John and Sally Hunt Leatherwood of Virginia probably had many daughters, but apparently only one son (unless a son who moved ca 1755-80 into east TN) because all the NC Leatherwoods descend form one man: Edward Leatherwood, b. ca 1753 VA.

John & Sally Hunt Leatherwood's known children were (1) Edward, c 1753 and (2) Sarah Leatherwood c 1754 who married c 1774 Thomas Birchfield. The young Leatherwoods and Birchfields appear next as neighborns on the Upper Catawba River on the NC frontier what became Burke county.

In western NC the name Leatherwood first appeared in Haywood County records. These records showed that John Leatherwood (b 1/2/1779) and his wife, Sarah Burns, b 2/7/1781 bought land on Jonathans Creek in 1800. They had moved from Leatherwood Creek located in Henry County, VA. Sarah Burns was the daughter of John Burns and Ann Walker. Ann Walker was a Cherokee INdian. John and Sarah became self-sufficient farmers and citizens of much influence and wealth who excelled in making apple brandy. They reared 10 children, 6 son and 4 daughters.

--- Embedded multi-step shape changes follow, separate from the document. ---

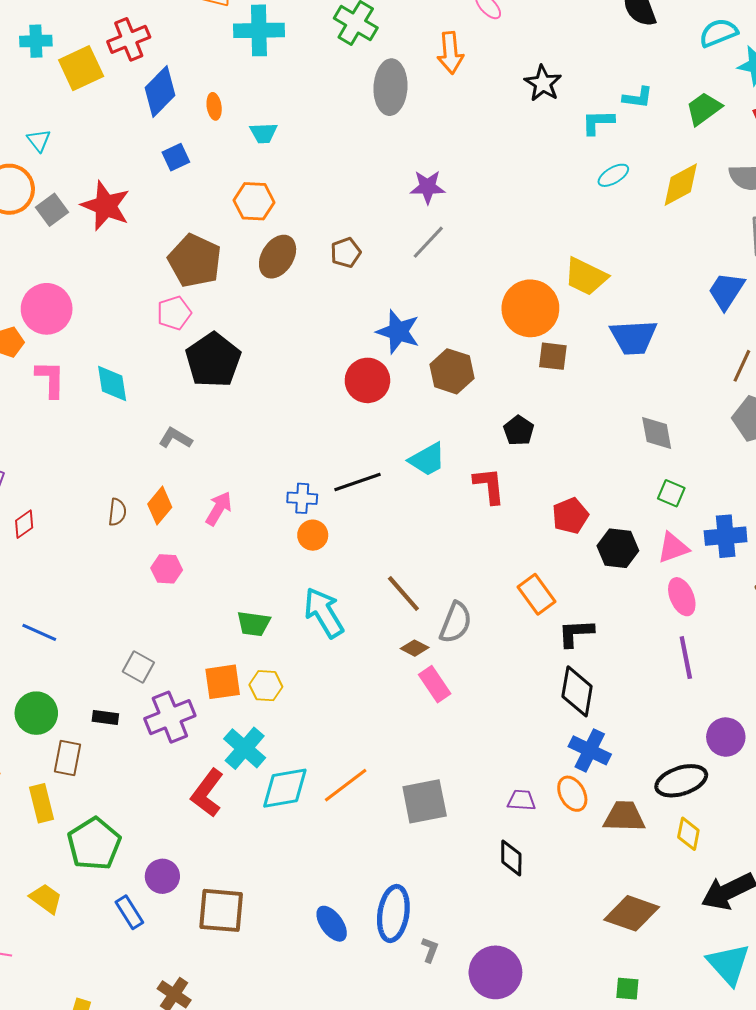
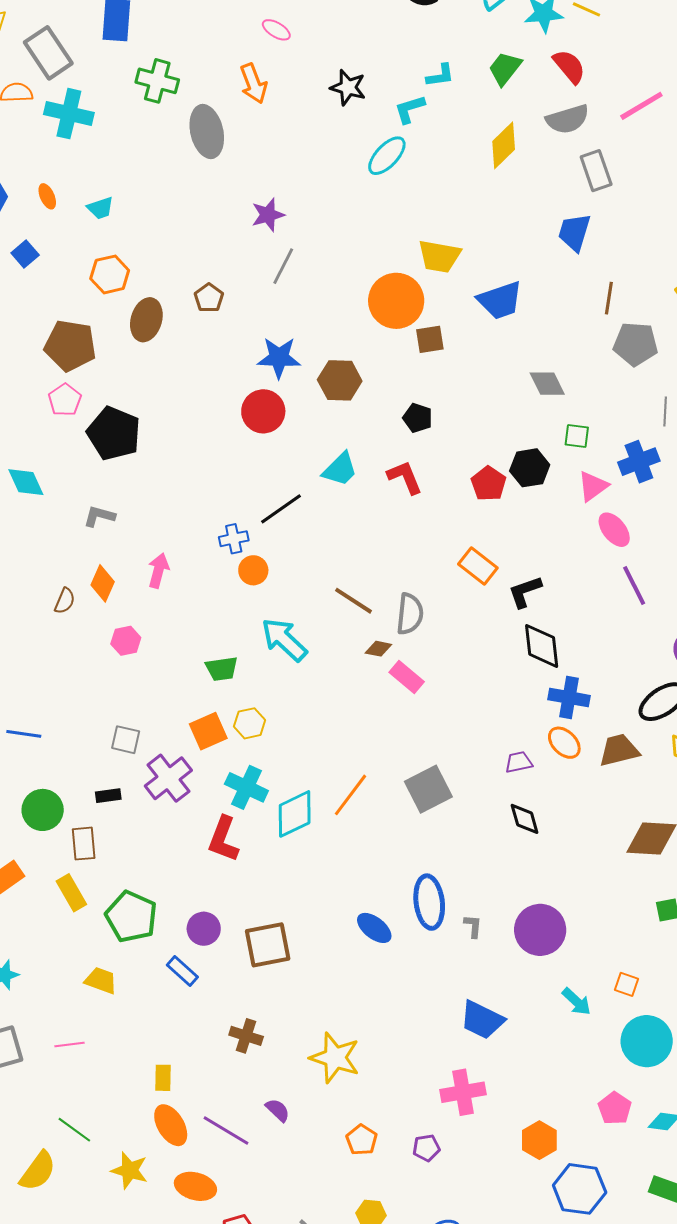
cyan cross: (259, 30) -> (69, 114), turned 30
cyan ellipse: (613, 175) -> (387, 156), moved, size x1.4
brown semicircle: (117, 512) -> (65, 601), turned 32
black hexagon: (618, 548) -> (530, 468), moved

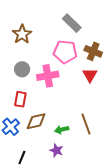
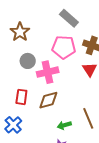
gray circle: (22, 69) -> (28, 61), moved
brown diamond: (36, 121) -> (48, 100), moved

(Note, Edward and Sarah are buried at Fire's creek Baptist Church outside Hayesville, NC. Have been to the grave and to the church they attended. It is located several miles outside Hayesville going west. Watch for the signs for Fire's Creek Rd. andfollow for several miles. Cemetery across street from church, turn in and go to the right, drive about 50-75 feet and walk up the hill. About the 10 and 11 graves.)

The second son of John & Sarah, Abel Jackson, became the ancestor of the Leatherwoods that now live in Swain County. Jackson (4/24/1815- 3/17-1904) at age 23 joined the NC Mountain Militia under Capt Nat Kelsey and served as a private and corporal from 3/2/1838 to 7/11/1838 and was paid on the roll for 4 months and 23 days, which included 220 miles of travel pay. His assignment was to accompany the Cherokee indians on a leg of the march along the "Trail of Tears" to a station in GA. The enticement for the assisnment was a land warrant but since his mother was part Cherokee, he found the assignment distasteful and served only one enlistment period. He received his land warrant for 160 acres near Andrews in Cherokee Co. This event had a profound influence on his life, as well as on the lives of his descendants.